Поэтому и гости переговаривались вполголоса, все время поглядывая, не проснулся ли больной, не засыпает ли, чтобы сразу же приглушить слова, — пусть звучат не громче жужжания мух вокруг люстры. Ратс-секретарь фон Битнербиндер, как ближайший друг Альтхофа, а также как старший из гостей, устроился подле столика у кровати, где стояла большая посудина с целебным питьем и миниатюрная фарфоровая чашка. Он взял на себя обязанность следить и сообщать, когда больной забывается. Сам он говорил немного, больше слушал и неведомо почему все время разглядывал, точно впервые увидел его, семейный портрет Альтхофа и его покойной супруги, висевший в золоченой овальной раме между двумя окнами. Они были изображены уже на половине жизненного пути: он с гладким лицом, в твердом воротничке поверх бархатного кафтана и в светлом парике до плеч; у госпожи Альтхоф голые плечи, нос с врожденной прусской горбинкой, лицо надменное и холодное. Кое-что от матери унаследовала и Хильда.

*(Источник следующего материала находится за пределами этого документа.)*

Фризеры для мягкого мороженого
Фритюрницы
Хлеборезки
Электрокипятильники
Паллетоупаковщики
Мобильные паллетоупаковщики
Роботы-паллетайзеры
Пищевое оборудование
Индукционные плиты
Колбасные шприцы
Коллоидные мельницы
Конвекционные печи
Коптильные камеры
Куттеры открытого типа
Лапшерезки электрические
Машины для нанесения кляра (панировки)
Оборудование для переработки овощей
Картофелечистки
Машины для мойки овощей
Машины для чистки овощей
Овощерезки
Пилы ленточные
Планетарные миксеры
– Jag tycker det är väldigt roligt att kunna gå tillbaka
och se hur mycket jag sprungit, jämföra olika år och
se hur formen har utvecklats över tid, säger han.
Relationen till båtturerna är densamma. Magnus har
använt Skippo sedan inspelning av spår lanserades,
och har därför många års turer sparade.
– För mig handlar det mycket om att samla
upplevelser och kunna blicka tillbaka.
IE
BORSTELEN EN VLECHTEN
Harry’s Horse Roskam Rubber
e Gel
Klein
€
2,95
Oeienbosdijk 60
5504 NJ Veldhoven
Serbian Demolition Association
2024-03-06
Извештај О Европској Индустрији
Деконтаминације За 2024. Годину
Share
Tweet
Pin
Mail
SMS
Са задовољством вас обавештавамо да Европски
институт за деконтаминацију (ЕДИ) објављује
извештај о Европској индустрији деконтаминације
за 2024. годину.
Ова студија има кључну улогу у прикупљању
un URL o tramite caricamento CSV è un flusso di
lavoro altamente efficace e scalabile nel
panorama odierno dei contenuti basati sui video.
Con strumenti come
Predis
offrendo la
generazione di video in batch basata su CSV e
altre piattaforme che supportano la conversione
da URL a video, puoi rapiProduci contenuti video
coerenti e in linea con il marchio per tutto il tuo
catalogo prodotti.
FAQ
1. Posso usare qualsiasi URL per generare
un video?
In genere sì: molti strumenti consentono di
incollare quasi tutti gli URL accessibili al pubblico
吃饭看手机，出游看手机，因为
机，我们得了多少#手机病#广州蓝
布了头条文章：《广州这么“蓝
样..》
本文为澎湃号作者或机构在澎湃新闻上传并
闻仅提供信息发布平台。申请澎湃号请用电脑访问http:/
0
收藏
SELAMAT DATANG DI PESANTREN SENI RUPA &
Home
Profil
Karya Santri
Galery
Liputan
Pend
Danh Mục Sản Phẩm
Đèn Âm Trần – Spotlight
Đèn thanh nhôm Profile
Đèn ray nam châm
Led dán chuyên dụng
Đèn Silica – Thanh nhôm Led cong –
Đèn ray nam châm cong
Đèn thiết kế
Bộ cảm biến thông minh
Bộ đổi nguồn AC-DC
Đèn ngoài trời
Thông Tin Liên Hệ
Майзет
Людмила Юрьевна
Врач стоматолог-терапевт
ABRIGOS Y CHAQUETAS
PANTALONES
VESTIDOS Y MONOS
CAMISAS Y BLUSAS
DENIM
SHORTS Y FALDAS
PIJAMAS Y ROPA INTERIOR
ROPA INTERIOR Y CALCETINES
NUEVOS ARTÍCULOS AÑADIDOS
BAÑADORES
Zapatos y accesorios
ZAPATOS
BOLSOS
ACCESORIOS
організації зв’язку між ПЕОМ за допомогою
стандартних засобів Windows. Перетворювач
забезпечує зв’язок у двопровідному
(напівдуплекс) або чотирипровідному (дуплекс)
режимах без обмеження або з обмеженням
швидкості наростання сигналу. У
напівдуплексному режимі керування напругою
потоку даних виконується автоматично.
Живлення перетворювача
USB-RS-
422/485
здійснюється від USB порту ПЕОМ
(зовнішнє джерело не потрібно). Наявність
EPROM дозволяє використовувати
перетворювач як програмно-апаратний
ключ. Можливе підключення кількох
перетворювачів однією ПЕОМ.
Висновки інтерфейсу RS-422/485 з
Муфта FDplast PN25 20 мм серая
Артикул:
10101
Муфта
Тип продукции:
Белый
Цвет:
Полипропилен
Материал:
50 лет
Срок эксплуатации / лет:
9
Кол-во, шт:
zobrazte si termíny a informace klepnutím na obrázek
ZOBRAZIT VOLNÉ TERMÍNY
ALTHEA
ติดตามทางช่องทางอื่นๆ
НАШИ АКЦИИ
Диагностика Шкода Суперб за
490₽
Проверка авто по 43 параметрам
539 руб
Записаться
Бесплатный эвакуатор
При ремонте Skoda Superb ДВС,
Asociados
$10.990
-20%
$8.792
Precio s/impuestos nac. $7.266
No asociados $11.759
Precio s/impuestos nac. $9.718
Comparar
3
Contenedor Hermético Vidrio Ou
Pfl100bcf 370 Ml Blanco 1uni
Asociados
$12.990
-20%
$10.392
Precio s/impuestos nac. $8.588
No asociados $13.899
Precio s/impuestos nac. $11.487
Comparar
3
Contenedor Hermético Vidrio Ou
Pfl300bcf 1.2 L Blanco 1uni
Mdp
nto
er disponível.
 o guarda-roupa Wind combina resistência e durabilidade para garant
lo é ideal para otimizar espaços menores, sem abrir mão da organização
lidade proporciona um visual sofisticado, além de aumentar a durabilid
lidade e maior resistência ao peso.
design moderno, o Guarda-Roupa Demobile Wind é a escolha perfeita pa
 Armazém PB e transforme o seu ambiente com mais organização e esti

За маленьким инкрустированным столиком сидел советник консистории, теолог, учитель и писатель Рейнерт, недавно перенесший чуму, еще довольно слабый и бледный, но зато куда более разговорчивый, чем прежде. Вторым был член Большой гильдии, оптовый торговец пенькой Миквиц, даже в голодные годы не утративший солидной полноты и истинно юношеского румянца. Разговор как раз шел о чуме — это была главная тема, стоило только двум-трем бюргерам собраться вместе, да и Альтхоф любил послушать разговор о чуме, точно сам был здоров и ему ничто не угрожало. Миквиц говорил, разводя руками и потея от усилия приглушить трескучий голос:
— Утром звонили и вот опять звонят — один за другим умирают, скоро нам всем каюк. Жители предместий подохли под стенами, теперь наш черед. В церквах уже трупы некуда сваливать, да и на кладбищах скоро негде будет приткнуться. Одного я боюсь, как бы не бросили меня где-нибудь в навозную кучу посреди улицы, псам да крысам на поживу.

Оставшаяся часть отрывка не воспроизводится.